◆ Aim of the exercise: Say the data back exactly as it is written below.

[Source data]
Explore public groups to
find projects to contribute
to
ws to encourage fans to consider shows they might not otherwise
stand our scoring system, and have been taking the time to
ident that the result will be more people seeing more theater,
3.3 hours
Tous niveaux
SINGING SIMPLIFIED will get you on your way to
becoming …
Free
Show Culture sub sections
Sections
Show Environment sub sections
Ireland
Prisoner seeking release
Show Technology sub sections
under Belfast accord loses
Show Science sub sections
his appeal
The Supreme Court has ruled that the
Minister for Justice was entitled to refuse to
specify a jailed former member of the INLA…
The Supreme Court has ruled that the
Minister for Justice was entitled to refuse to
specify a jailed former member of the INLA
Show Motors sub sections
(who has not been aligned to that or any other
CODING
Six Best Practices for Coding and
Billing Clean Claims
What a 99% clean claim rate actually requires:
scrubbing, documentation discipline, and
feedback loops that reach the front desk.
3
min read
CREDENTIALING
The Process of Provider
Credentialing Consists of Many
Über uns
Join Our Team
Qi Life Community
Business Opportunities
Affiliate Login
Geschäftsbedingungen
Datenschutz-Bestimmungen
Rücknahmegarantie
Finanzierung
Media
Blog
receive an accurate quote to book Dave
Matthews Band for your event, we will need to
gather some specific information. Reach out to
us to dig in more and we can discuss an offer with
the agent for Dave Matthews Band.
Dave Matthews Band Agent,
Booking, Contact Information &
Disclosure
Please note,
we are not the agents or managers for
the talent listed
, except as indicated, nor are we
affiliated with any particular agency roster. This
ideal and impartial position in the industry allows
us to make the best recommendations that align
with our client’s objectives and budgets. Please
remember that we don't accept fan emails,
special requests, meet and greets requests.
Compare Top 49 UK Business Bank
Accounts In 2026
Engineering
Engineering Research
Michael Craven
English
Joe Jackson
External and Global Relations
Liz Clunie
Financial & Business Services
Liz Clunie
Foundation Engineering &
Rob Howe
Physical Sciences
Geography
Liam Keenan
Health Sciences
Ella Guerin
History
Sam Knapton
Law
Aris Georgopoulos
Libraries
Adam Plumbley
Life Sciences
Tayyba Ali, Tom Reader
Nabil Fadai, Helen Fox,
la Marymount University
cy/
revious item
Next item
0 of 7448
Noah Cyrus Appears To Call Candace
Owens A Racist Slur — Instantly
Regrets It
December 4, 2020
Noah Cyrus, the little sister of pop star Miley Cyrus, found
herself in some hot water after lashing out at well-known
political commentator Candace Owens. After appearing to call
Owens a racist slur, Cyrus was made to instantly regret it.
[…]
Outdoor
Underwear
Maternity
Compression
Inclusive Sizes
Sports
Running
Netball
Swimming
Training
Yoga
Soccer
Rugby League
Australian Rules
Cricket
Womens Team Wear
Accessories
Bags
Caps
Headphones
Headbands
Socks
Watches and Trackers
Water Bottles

◆ Written answer:
Explore public groups to
find projects to contribute
to
ws to encourage fans to consider shows they might not otherwise
stand our scoring system, and have been taking the time to
ident that the result will be more people seeing more theater,
3.3 hours
Tous niveaux
SINGING SIMPLIFIED will get you on your way to
becoming …
Free
Show Culture sub sections
Sections
Show Environment sub sections
Ireland
Prisoner seeking release
Show Technology sub sections
under Belfast accord loses
Show Science sub sections
his appeal
The Supreme Court has ruled that the
Minister for Justice was entitled to refuse to
specify a jailed former member of the INLA…
The Supreme Court has ruled that the
Minister for Justice was entitled to refuse to
specify a jailed former member of the INLA
Show Motors sub sections
(who has not been aligned to that or any other
CODING
Six Best Practices for Coding and
Billing Clean Claims
What a 99% clean claim rate actually requires:
scrubbing, documentation discipline, and
feedback loops that reach the front desk.
3
min read
CREDENTIALING
The Process of Provider
Credentialing Consists of Many
Über uns
Join Our Team
Qi Life Community
Business Opportunities
Affiliate Login
Geschäftsbedingungen
Datenschutz-Bestimmungen
Rücknahmegarantie
Finanzierung
Media
Blog
receive an accurate quote to book Dave
Matthews Band for your event, we will need to
gather some specific information. Reach out to
us to dig in more and we can discuss an offer with
the agent for Dave Matthews Band.
Dave Matthews Band Agent,
Booking, Contact Information &
Disclosure
Please note,
we are not the agents or managers for
the talent listed
, except as indicated, nor are we
affiliated with any particular agency roster. This
ideal and impartial position in the industry allows
us to make the best recommendations that align
with our client’s objectives and budgets. Please
remember that we don't accept fan emails,
special requests, meet and greets requests.
Compare Top 49 UK Business Bank
Accounts In 2026
Engineering
Engineering Research
Michael Craven
English
Joe Jackson
External and Global Relations
Liz Clunie
Financial & Business Services
Liz Clunie
Foundation Engineering &
Rob Howe
Physical Sciences
Geography
Liam Keenan
Health Sciences
Ella Guerin
History
Sam Knapton
Law
Aris Georgopoulos
Libraries
Adam Plumbley
Life Sciences
Tayyba Ali, Tom Reader
Nabil Fadai, Helen Fox,
la Marymount University
cy/
revious item
Next item
0 of 7448
Noah Cyrus Appears To Call Candace
Owens A Racist Slur — Instantly
Regrets It
December 4, 2020
Noah Cyrus, the little sister of pop star Miley Cyrus, found
herself in some hot water after lashing out at well-known
political commentator Candace Owens. After appearing to call
Owens a racist slur, Cyrus was made to instantly regret it.
[…]
Outdoor
Underwear
Maternity
Compression
Inclusive Sizes
Sports
Running
Netball
Swimming
Training
Yoga
Soccer
Rugby League
Australian Rules
Cricket
Womens Team Wear
Accessories
Bags
Caps
Headphones
Headbands
Socks
Watches and Trackers
Water Bottles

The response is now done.